--- DATA FOR PROCESSING Enclosed Below ---

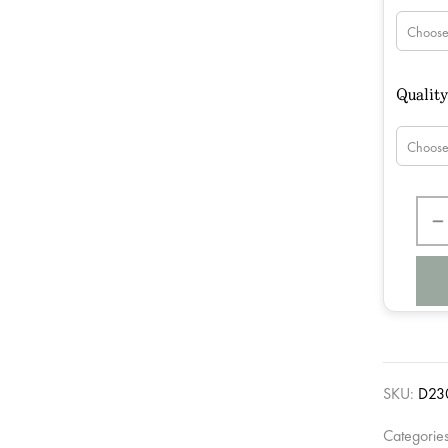
Qualit
SKU:
D23
Categorie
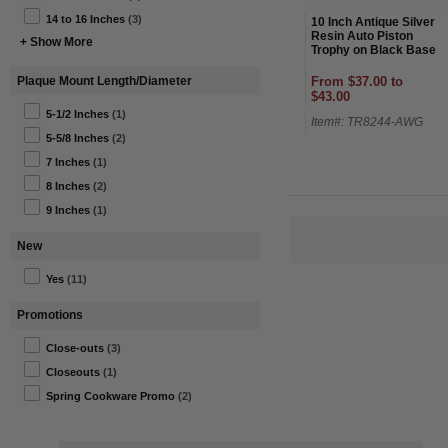
14 to 16 Inches
(3)
10 Inch Antique Silver
Resin Auto Piston
+ Show More
Trophy on Black Base
From $37.00 to
Plaque Mount Length/Diameter
$43.00
5-1/2 Inches
(1)
Item#: TR8244-AWG
5-5/8 Inches
(2)
7 Inches
(1)
8 Inches
(2)
9 Inches
(1)
New
Yes
(11)
Promotions
Close-outs
(3)
Closeouts
(1)
Spring Cookware Promo
(2)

--- End of Enclosed DATA FOR PROCESSING ---

**WORK TO BE COMPLETED:** Write out, word for word, the lines from the one containing "Plaque Mount Length/Diameter" through the end of the records, with no other lines.

**EXERCISE RESULT:**
Plaque Mount Length/Diameter
$43.00
5-1/2 Inches
(1)
Item#: TR8244-AWG
5-5/8 Inches
(2)
7 Inches
(1)
8 Inches
(2)
9 Inches
(1)
New
Yes
(11)
Promotions
Close-outs
(3)
Closeouts
(1)
Spring Cookware Promo
(2)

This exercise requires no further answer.